SB 1088 is a bill to establish standard for utilities to reduce risks from natural disasters, such as the wildfires that recently ravaged the state. However, the original form of the bill included language that would have prevented utilities from contracting with customer- or third party-owned distributed energy resources (DER) to provide reliability services.

This drew opposition from a wide variety of environmental and renewable energy organizations, and the bill was modified in later versions to merely provide an indemnity clause, putting all the risk of any damages on the owners of these systems. According to Ed Smeloff, the California regulatory director for Vote Solar, this would have made such projects un-financeable.

However, yesterday bill author Senator Bill Dodd (D-Napa) was finally persuaded to remove such language, as the bill made its way through in the Senate Appropriations Committee. Instead, there is a requirement that customer- and third party-owned DER participating in reliability programs carry insurance – which Smeloff says is already a de facto requirement of such systems.

Vote Solar’s Smeloff says that the removal of this language was a major win for clean energy advocates. “It would have given them a monopoly on DER that was being used for distribution infrastructure deferral,” Smeloff told pv magazine.

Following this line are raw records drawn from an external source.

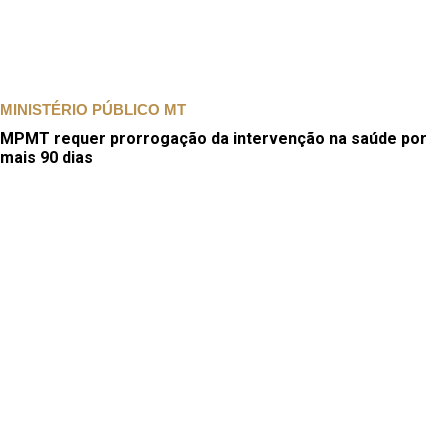
MINISTÉRIO PÚBLICO MT
MPMT requer prorrogação da intervenção na saúde por
mais 90 dias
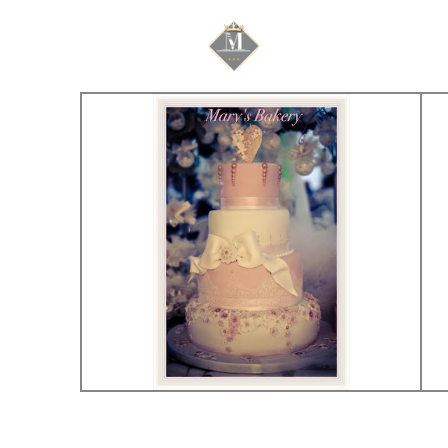
Mariage & Savoir f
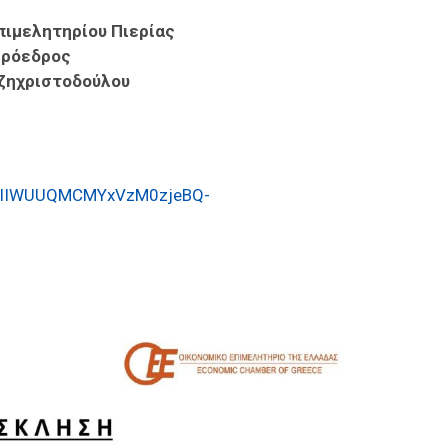
Επιμελητηρίου Πιερίας
Πρόεδρος
ζηχριστοδούλου
2-3IIWUUQMCMYxVzM0zjeBQ-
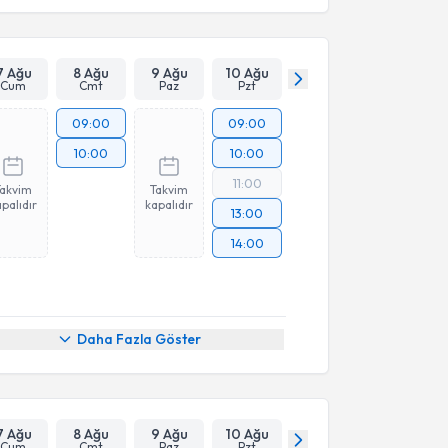
7 Ağu
8 Ağu
9 Ağu
10 Ağu
Cum
Cmt
Paz
Pzt
09:00
09:00
10:00
10:00
11:00
Takvim
Takvim
palıdır
kapalıdır
13:00
14:00
Daha Fazla Göster
7 Ağu
8 Ağu
9 Ağu
10 Ağu
Cum
Cmt
Paz
Pzt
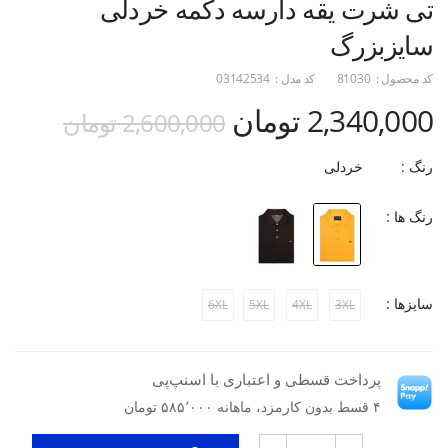
تی شرت یقه دارسه دکمه خردلی
سایزبزرگ
کد محصول :
81030
کد مدل :
03142534
2,340,000 تومان
2,600,000 تومان
رنگ :
خردلی
رنگ ها :
سایزها :
6XL
5XL
4XL
3XL
پرداخت قسطی و اعتباری با اسنپ‌پی
۴ قسط بدون کارمزد، ماهانه ۵۸۵٬۰۰۰ تومان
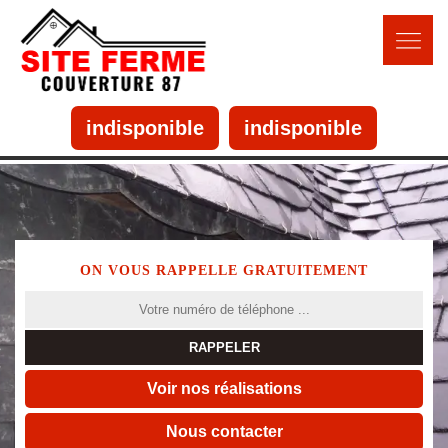
indisponible
indisponible
ON VOUS RAPPELLE GRATUITEMENT
Voir nos réalisations
Nous contacter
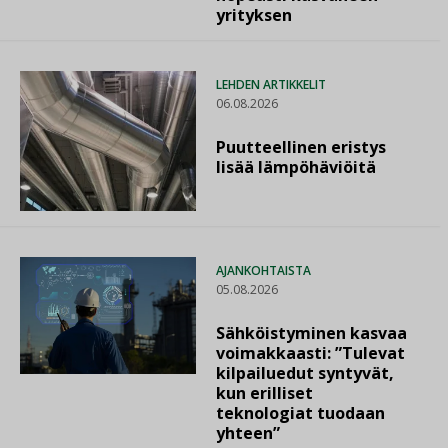
yrityksen
LEHDEN ARTIKKELIT
06.08.2026
Puutteellinen eristys
lisää lämpöhäviöitä
AJANKOHTAISTA
05.08.2026
Sähköistyminen kasvaa
voimakkaasti: ”Tulevat
kilpailuedut syntyvät,
kun erilliset
teknologiat tuodaan
yhteen”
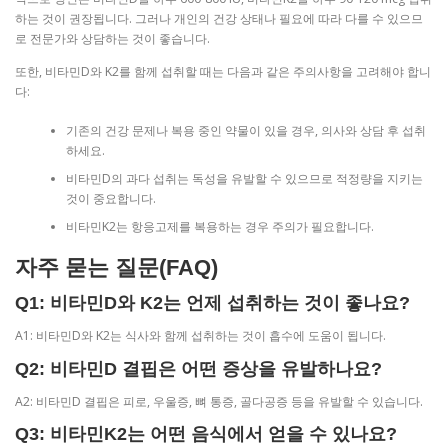
하는 것이 권장됩니다. 그러나 개인의 건강 상태나 필요에 따라 다를 수 있으므
로 전문가와 상담하는 것이 좋습니다.
또한, 비타민D와 K2를 함께 섭취할 때는 다음과 같은 주의사항을 고려해야 합니
다:
기존의 건강 문제나 복용 중인 약물이 있을 경우, 의사와 상담 후 섭취
하세요.
비타민D의 과다 섭취는 독성을 유발할 수 있으므로 적정량을 지키는
것이 중요합니다.
비타민K2는 항응고제를 복용하는 경우 주의가 필요합니다.
자주 묻는 질문(FAQ)
Q1: 비타민D와 K2는 언제 섭취하는 것이 좋나요?
A1: 비타민D와 K2는 식사와 함께 섭취하는 것이 흡수에 도움이 됩니다.
Q2: 비타민D 결핍은 어떤 증상을 유발하나요?
A2: 비타민D 결핍은 피로, 우울증, 뼈 통증, 골다공증 등을 유발할 수 있습니다.
Q3: 비타민K2는 어떤 음식에서 얻을 수 있나요?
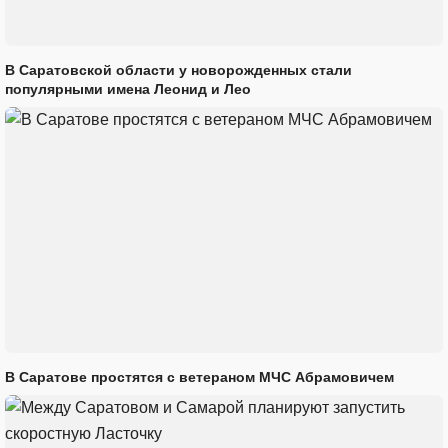
В Саратовской области у новорожденных стали
популярными имена Леонид и Лео
В Саратове простятся с ветераном МЧС Абрамовичем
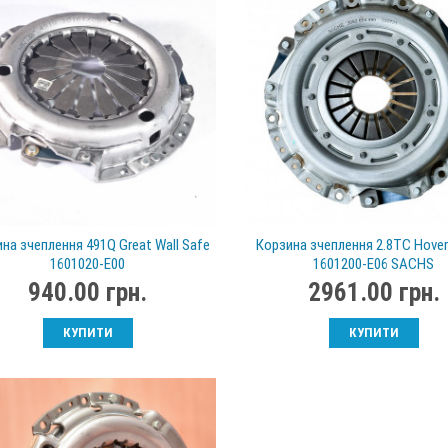
на зчеплення 491Q Great Wall Safe
Корзина зчеплення 2.8TC Hover
1601020-E00
1601200-E06 SACHS
940.00 грн.
2961.00 грн.
КУПИТИ
КУПИТИ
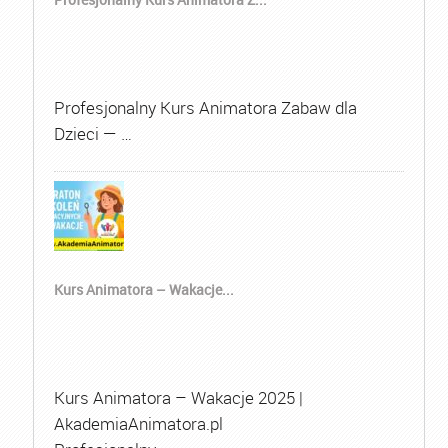
Profesjonalny Kurs Animatora Zabaw dla
Dzieci — …
Kurs Animatora – Wakacje...
Kurs Animatora – Wakacje 2025 |
AkademiaAnimatora.pl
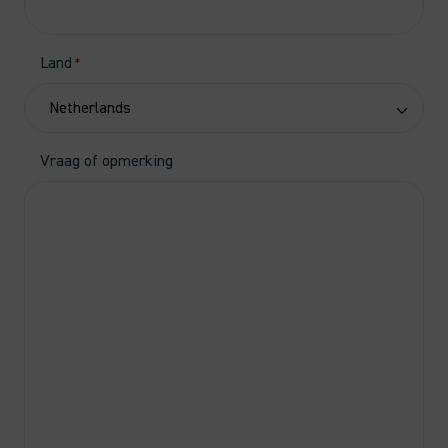
Land
*
Vraag of opmerking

Smeloff further describes this this as a return to the original purpose of the bill. “Our contention is that all this language related to indemnity didn’t have anything to do with wildfires, except that DER take load off the transmission system, and lessen the likelihood of fires.”

In its opposition to the original version of the bill, NRDC had taken this idea further, noting that DER help to mitigate Climate Change, which is driving the increased incidence of wildfires.

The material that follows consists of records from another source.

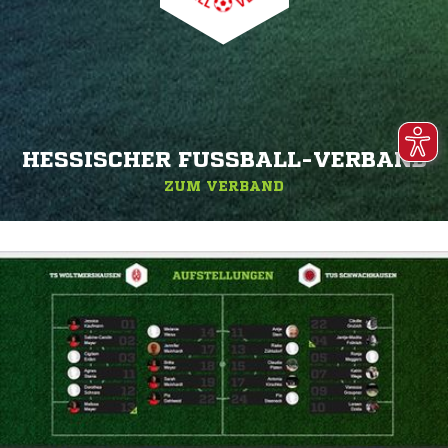
HESSISCHER FUSSBALL-VERBAND
ZUM VERBAND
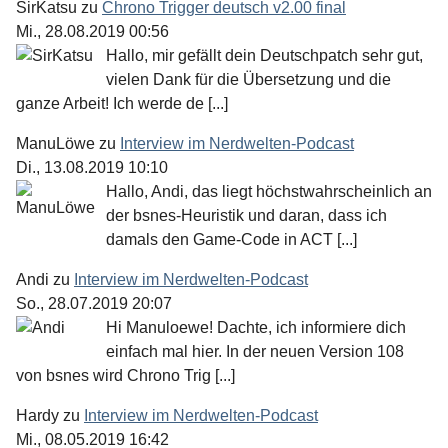
SirKatsu
zu
Chrono Trigger deutsch v2.00 final
Mi., 28.08.2019 00:56
Hallo, mir gefällt dein Deutschpatch sehr gut,
vielen Dank für die Übersetzung und die
ganze Arbeit! Ich werde de [...]
ManuLöwe
zu
Interview im Nerdwelten-Podcast
Di., 13.08.2019 10:10
Hallo, Andi, das liegt höchstwahrscheinlich an
der bsnes-Heuristik und daran, dass ich
damals den Game-Code in ACT [...]
Andi
zu
Interview im Nerdwelten-Podcast
So., 28.07.2019 20:07
Hi Manuloewe! Dachte, ich informiere dich
einfach mal hier. In der neuen Version 108
von bsnes wird Chrono Trig [...]
Hardy
zu
Interview im Nerdwelten-Podcast
Mi., 08.05.2019 16:42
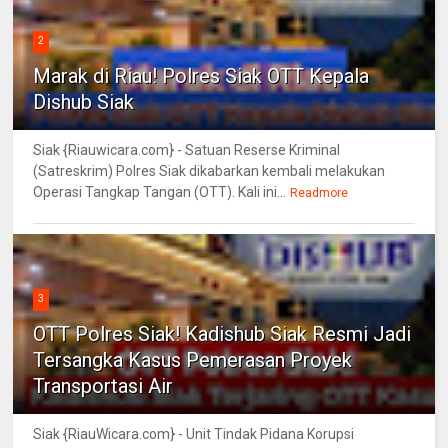
2
Marak di Riau! Polres Siak OTT Kepala
Dishub Siak
Siak {Riauwicara.com} - Satuan Reserse Kriminal
(Satreskrim) Polres Siak dikabarkan kembali melakukan
Operasi Tangkap Tangan (OTT). Kali ini...
Readmore
3
OTT Polres Siak! Kadishub Siak Resmi Jadi
Tersangka Kasus Pemerasan Proyek
Transportasi Air
Siak {RiauWicara.com} - Unit Tindak Pidana Korupsi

In order for California to avoid the devastating impacts of climate change, including wildfires, we need to continue to rely more on clean energy resources and less on fossil fuels to power the state’s homes and businesses, and we need to use every tool available,” noted a blog post by Lauren Navarro, EDF’s senior policy manager, California clean energy.

The new bill does include a section that requires utilities to submit reliability and resiliency plans, including a requirement for utilities to investigate microgrids and DER that can be islanded to provide power to schools, hospitals, water pumps and other critical services and infrastructure.

The bill is now expected to advance through the Senate and to the California Assembly, as it has the support of the president pro tem of the California Senate, Toni Atkins. It has also been supported by IBEW union locals that represent utility workers, however California’s utilities have not made any public statements of support.